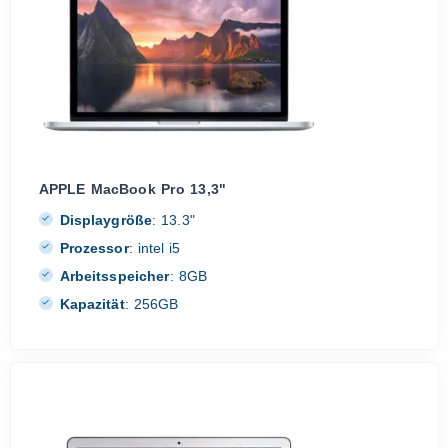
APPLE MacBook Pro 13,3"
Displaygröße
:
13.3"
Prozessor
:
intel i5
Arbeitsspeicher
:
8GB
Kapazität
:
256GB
...
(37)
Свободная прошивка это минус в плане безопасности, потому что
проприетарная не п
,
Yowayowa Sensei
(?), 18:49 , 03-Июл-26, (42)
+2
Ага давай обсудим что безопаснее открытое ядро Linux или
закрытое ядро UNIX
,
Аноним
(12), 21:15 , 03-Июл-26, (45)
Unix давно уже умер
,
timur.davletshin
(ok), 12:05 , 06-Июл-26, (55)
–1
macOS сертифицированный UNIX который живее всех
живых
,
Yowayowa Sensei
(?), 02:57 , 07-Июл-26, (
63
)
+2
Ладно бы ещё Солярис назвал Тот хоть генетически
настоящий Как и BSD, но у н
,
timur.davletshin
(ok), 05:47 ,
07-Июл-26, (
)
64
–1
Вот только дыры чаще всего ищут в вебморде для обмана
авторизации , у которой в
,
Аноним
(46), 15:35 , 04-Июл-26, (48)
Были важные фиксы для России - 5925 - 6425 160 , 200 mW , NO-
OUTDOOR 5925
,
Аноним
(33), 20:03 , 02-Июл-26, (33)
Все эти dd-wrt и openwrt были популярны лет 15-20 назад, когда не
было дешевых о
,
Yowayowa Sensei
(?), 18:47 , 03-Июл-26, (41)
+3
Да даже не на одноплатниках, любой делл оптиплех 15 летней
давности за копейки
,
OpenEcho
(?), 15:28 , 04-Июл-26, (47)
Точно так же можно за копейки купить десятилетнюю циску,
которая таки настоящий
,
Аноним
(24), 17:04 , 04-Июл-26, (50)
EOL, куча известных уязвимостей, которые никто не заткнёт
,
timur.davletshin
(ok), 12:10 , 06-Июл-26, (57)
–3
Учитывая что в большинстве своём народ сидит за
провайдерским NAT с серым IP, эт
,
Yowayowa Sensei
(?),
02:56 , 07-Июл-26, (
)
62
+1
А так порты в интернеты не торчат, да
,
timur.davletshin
* * *
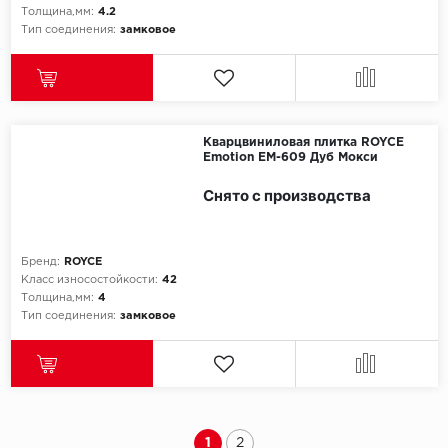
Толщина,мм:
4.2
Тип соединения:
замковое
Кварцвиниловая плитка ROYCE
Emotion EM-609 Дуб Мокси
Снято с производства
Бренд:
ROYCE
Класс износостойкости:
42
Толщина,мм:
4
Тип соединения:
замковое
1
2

_What to work on:_ Return word for word the lines above from the line with "(12), 21:15 , 03-Июл-26, (45)" to the line with "Ладно бы ещё", including both and leaving out all others.

_Response to this exercise:_
(12), 21:15 , 03-Июл-26, (45)
Unix давно уже умер
,
timur.davletshin
(ok), 12:05 , 06-Июл-26, (55)
–1
macOS сертифицированный UNIX который живее всех
живых
,
Yowayowa Sensei
(?), 02:57 , 07-Июл-26, (
63
)
+2
Ладно бы ещё Солярис назвал Тот хоть генетически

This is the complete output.